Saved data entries
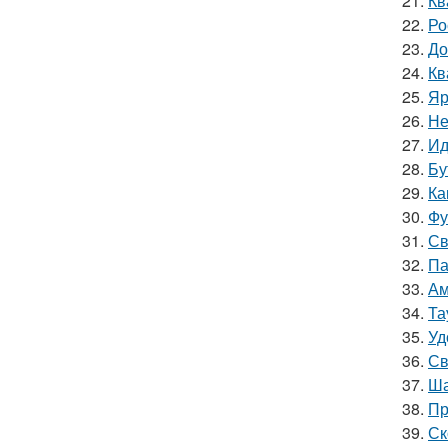
21.
Кв
22.
Ро
23.
До
24.
Кв
25.
Яр
26.
Не
27.
Ид
28.
Бу
29.
Ка
30.
Фу
31.
Св
32.
Па
33.
Ам
34.
Та
35.
Уд
36.
Св
37.
Ша
38.
Пр
39.
Ск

Exercise instructions
Without the pictures, reproduce every record exactly as it appears above.

Task response
21.
Кв
22.
Ро
23.
До
24.
Кв
25.
Яр
26.
Не
27.
Ид
28.
Бу
29.
Ка
30.
Фу
31.
Св
32.
Па
33.
Ам
34.
Та
35.
Уд
36.
Св
37.
Ша
38.
Пр
39.
Ск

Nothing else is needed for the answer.